On Oct. 7, the American Society of Appraisers (ASA) filed comments with the Financial Accounting Standards Board (FASB) in response to an “Invitation to Comment” on whether to change the subsequent accounting for goodwill and modify the recognition of intangible assets in a business combination, according to a post on the ASA website.
On the topic of goodwill and its treatment, FASB is considering an amortization-only model, an impairment-only model, and an amortization model combined with an impairment test for subsequent accounting of goodwill.
“ASA supports the current impairment-only model and opposes an amortization model for goodwill accounting,” according to the website. “Amortization of goodwill deprives investors of a tool they use to evaluate management performance in their acquisition decisions. Furthermore, an amortization model of goodwill treats company acquisition decisions with a fixed-life span instead of producing on-going results, which is counter to investor behavior.”

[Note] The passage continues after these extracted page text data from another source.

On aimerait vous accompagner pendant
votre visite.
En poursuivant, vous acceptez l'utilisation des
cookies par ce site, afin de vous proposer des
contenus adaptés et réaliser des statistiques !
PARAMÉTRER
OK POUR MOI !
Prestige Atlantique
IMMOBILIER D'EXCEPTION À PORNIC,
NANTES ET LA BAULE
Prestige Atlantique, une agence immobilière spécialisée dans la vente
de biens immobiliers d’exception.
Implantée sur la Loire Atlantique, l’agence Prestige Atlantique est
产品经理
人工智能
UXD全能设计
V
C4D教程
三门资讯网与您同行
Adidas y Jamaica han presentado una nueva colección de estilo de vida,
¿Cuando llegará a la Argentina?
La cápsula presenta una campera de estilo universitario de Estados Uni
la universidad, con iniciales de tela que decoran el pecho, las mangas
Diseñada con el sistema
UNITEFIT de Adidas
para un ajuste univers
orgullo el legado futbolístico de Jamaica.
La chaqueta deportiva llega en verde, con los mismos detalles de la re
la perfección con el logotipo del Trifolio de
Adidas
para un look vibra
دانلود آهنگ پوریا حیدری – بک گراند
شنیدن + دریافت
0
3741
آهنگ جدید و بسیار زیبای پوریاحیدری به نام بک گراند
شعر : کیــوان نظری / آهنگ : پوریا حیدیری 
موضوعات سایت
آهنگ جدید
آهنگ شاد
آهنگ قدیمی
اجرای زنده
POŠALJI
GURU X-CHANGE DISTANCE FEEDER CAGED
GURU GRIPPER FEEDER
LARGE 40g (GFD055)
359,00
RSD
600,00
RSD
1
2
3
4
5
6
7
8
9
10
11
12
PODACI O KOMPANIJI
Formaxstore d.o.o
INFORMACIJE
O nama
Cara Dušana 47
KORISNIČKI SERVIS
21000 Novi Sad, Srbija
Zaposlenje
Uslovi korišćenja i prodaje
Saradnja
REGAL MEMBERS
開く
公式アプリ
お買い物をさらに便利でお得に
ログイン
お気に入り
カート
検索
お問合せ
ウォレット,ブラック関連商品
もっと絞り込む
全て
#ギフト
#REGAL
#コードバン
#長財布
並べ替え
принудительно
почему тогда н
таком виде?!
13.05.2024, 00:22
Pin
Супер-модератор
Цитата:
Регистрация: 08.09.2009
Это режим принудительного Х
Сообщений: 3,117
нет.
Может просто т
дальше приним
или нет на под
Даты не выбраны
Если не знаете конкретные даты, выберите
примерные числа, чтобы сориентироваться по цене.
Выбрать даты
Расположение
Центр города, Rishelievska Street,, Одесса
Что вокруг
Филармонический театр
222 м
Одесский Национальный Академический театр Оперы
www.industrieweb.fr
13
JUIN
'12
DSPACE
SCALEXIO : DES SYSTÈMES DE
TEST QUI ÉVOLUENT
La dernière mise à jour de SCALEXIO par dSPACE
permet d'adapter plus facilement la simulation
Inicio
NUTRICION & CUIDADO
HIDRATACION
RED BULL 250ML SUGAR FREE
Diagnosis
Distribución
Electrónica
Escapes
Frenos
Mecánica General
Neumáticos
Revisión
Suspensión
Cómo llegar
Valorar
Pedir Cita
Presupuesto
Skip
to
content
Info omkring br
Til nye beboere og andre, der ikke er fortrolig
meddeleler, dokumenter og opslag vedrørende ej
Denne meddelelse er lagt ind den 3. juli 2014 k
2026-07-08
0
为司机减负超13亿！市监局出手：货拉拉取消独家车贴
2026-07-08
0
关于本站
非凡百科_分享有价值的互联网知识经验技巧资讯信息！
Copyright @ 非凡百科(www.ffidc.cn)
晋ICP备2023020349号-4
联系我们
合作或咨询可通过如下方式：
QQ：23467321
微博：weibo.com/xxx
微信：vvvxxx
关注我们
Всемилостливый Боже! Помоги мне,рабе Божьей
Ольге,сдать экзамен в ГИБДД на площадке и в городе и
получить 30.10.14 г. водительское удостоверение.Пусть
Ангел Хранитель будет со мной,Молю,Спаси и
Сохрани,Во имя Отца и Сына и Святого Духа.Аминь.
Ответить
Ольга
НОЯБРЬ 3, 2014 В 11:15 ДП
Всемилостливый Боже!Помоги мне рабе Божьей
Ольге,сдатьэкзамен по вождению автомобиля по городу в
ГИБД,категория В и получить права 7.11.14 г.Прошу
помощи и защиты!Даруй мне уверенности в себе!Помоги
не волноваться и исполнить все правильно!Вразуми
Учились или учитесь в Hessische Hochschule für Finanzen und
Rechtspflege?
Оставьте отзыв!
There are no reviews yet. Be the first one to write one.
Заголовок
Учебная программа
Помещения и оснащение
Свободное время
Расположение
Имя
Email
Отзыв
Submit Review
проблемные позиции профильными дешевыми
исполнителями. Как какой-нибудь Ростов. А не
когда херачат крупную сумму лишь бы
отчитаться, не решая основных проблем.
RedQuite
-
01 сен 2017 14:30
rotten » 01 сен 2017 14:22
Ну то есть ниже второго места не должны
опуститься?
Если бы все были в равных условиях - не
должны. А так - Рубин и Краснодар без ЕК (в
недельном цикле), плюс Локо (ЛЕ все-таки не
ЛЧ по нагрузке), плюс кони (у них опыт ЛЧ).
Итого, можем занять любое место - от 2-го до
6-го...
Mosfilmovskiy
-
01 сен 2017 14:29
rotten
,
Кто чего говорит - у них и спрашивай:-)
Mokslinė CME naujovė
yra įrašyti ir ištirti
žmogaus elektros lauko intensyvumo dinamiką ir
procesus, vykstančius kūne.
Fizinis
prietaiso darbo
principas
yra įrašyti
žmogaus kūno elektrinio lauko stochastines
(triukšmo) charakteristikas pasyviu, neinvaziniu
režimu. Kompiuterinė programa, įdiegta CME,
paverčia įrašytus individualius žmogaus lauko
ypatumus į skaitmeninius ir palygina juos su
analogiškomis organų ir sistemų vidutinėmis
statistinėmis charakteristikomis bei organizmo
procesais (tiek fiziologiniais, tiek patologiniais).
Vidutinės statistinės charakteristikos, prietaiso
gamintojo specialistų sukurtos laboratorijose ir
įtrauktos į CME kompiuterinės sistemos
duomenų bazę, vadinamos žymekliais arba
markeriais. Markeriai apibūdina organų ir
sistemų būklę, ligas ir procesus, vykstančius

ASA wrote that it believes the current approach to valuing intangible assets in a business combination operates well. The current guidelines rightfully acknowledge that value is driven by intangible assets for many investors and entities, the appraisal organization stated.
The separate recognition of identifiable tangible assets between finite and indefinite lived assets is required to represent the actuality of an acquisition. For example, trademarks and consumer-related intangible assets (CRI) are often long-lived and valuable without a definitive lifespan.